Microsoft used it to defer $14.2 billion in taxes last year. Hewlett-Packard and others used it to keep more cash in foreign holdings than they had in the United States. But although U.S. accounting rules allow it, some senators are calling for its elimination.
“It” is an accounting calculation called permanently reinvested earnings (PRE), which multinational corporations use to delay repatriation on foreign earnings and avoid costly taxation in the U.S. Under accounting standard APB 23, such corporations can designate profits earned overseas as PRE when those earnings are funneled back into the company’s business abroad.
Until now, pinpointing exactly how much is therefore lost in tax dollars each year was a fuzzy calculation at best. But an academic study published in the September/October issue of the American Accounting Association’s The Accounting Review (“Is U.S. Multinational Dividend Repatriation Policy Influenced by Reporting Incentives?”) suggests that multinationals using PRE in financial statements are repatriating 20% less to the U.S. than they would have if they had not used the calculation.
The study, which included 577 multinational corporations, was conducted by professors at the University of Oregon, the Tuck School of Business at Dartmouth College, and the Wharton School of the University of Pennsylvania.
The same authors further address the subject in a recent draft (September) of their working paper “Where in the World Are ‘Permanently Reinvested’ Foreign Earnings?” They find that fully “95% of PRE is located in affiliates that would require recognition of an expected repatriation tax expense.” The working paper looked at 10 years’ worth of financial statements and data on foreign-affiliate assets.
The stakes in using PRE can be high. If a company fails to account for its earnings abroad as PRE and instead attempts to bring the cash back into the States, it could be taxed at the corporate rate of 35%. But if the company was already in a high-tax foreign jurisdiction, the U.S. government would consider some of its liability already paid and it could pay as little as a 20% rate, depending on the jurisdiction. PRE becomes a source of public concern when companies need to use those funds in the U.S. or when they disguise any part of the earnings as something else.
Where Are the Earnings?
The studies support what many critics have been saying about the motivation to use PRE. The authors say that parent companies face pressure to consistently report strong earnings numbers, which is a reason for using PRE, since paying less in taxes can help a company look better on paper.
Lewis Kevelson, partner in the tax and business-services division of accounting advisory Marcum, sees immediate benefits to companies’ bottom lines from using the accounting designation. “In order to avoid an income tax expense on a financial statement, they take the position that the funds are being permanently reinvested to grow the business. That helps from the standpoint of keeping the profits as high as possible for financial-statement purposes,” he says.
But that may not be good news for investors in those companies. Since most multinationals account for PRE in the footnotes of financial statements, the figure can be hard to decipher. Companies report the aggregate amount of the calculation across all foreign affiliates and seldom report the expected tax liability associated with repatriating those earnings to the U.S.
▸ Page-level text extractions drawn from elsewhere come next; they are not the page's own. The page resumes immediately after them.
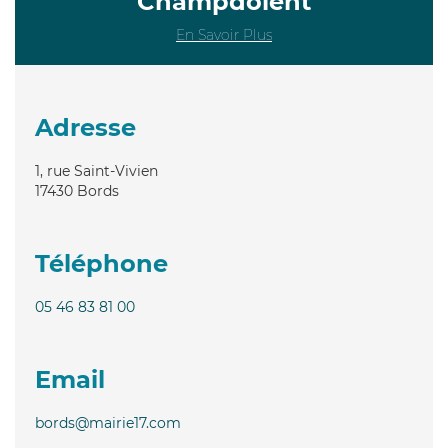
Champdolent
En Savoir Plus
Adresse
1, rue Saint-Vivien
17430
Bords
Téléphone
05 46 83 81 00
Email
bords@mairie17.com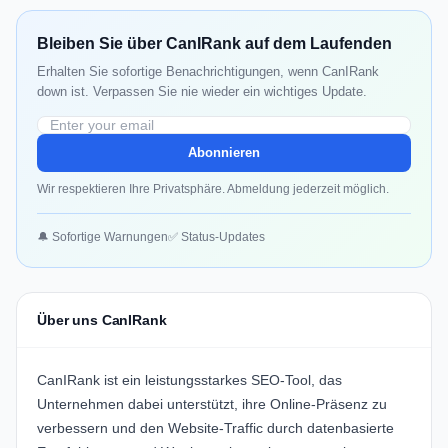
Bleiben Sie über CanIRank auf dem Laufenden
Erhalten Sie sofortige Benachrichtigungen, wenn CanIRank
down ist. Verpassen Sie nie wieder ein wichtiges Update.
Abonnieren
Wir respektieren Ihre Privatsphäre. Abmeldung jederzeit möglich.
🔔 Sofortige Warnungen
✅ Status-Updates
Über uns CanIRank
CanIRank ist ein leistungsstarkes SEO-Tool, das
Unternehmen dabei unterstützt, ihre Online-Präsenz zu
verbessern und den Website-Traffic durch datenbasierte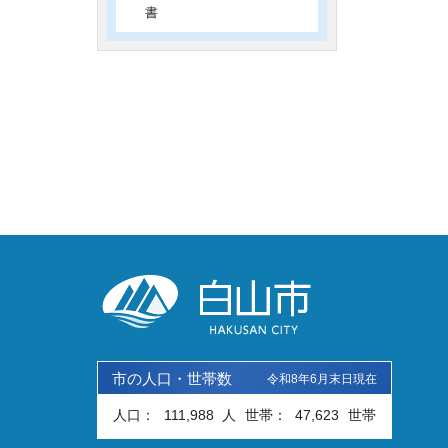
書
市の人口・世帯数
令和8年6月末日現在
人口：
111,988
人
世帯：
47,623
世帯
“Because there’s this game that goes on, people just wonder what this label [PRE] means,” adds Dartmouth professor Leslie Robinson, one of the authors. “PRE in an ideal world is supposed to represent the investment opportunities that the firm has abroad.”
The problem, she notes, is that “investors don’t know where those earnings are or what the tax liability associated with them is.” Firms, she says, routinely say it’s too hard to estimate the tax that would be due even though multinationals must report the amount of PRE and an estimate of the repatriation tax liability in their financial-statement footnotes. Without this estimate, says Robinson, “investors have no idea how costly it is for the firm to get at its own cash.”
Send Back the Cash
Investors will likewise want to know where those funds are held, notes Robinson; if they knew PRE was left in cash, they would presumably want some of it sent back to them in the form of a dividend, she says.
The authors’ working paper found that the proportion of PRE held in cash was higher in company affiliates operating in low-income-tax jurisdictions. This is an important finding, since knowing whether PRE is held in cash rather than other assets is crucial for tax-policy reform, says Robinson. Indeed, members of Congress have harped on the notion of unused cash sitting untaxed abroad.
Politicians interested in tax reform have lately jumped on the issue, eyeing multinationals as a potentially lucrative source of tax dollars in particular. Sen. Carl Levin (D–Mich.), chairman of the Senate’s Permanent Subcommittee on Investigations, has made tracking earnings abroad a pastime. Levin and other senators have attacked multinationals for keeping piles of cash overseas (which Levin says amounts to as much as $1.7 trillion offshore) and not appropriately investing that back into the companies.
Last year, Levin introduced a bill called the “Stop Tax Haven Abuse Act,” which sought to recoup taxes for the U.S. government if an American company was incorporated abroad but managed its operations domestically. Although a number of corporate abuses were outlined in the bill, he cited PRE as a source of potential tax abuse.
In a letter to the U.S. Senate Committee on Homeland Security and Governmental Affairs in October, Levin wrote that “instead of bringing the funds back directly, those corporations have directed their offshore subsidiaries to place the offshore funds in U.S. dollars in a U.S. account.” These firms do not leave the funds in the foreign jurisdiction, he noted, but instead put the offshore funds in a foreign bank’s correspondent account (when one bank opens an account at another bank).
It is too easy, he said, for such a U.S.-based multinational to direct a foreign subsidiary to open an account at a Cayman Island bank, deposit foreign earnings into that account, and ask the Cayman bank to convert the foreign earnings into U.S. dollars. Levin said that typically the Cayman bank complies by opening a U.S. dollar account at a U.S. bank. The funds in those U.S. dollar accounts then tend to get invested into U.S. government securities, he added.
Particularly for large companies, “it would be a big hit to their income statement if they were to change from being permanently reinvested to not being permanently reinvested. It could impact their earnings,” says Marcum’s Kevelson.